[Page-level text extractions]
——————

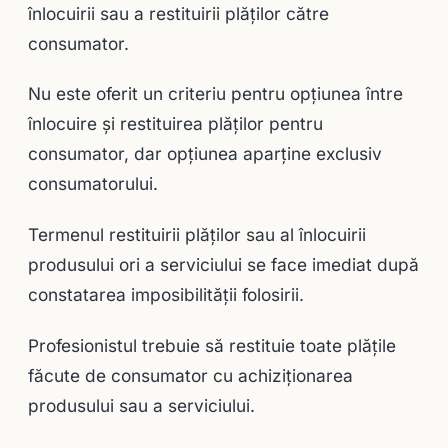
înlocuirii sau a restituirii plăţilor către
consumator.
Nu este oferit un criteriu pentru opţiunea între
înlocuire şi restituirea plăţilor pentru
consumator, dar opţiunea aparţine exclusiv
consumatorului.
Termenul restituirii plăţilor sau al înlocuirii
produsului ori a serviciului se face imediat după
constatarea imposibilităţii folosirii.
Profesionistul trebuie să restituie toate plăţile
făcute de consumator cu achiziţionarea
produsului sau a serviciului.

——————

TASK INSTRUCTIONS: How many of the lines above contain the word "opţiunea"? Give the number alone.

ANSWER FOR THE TASK: 2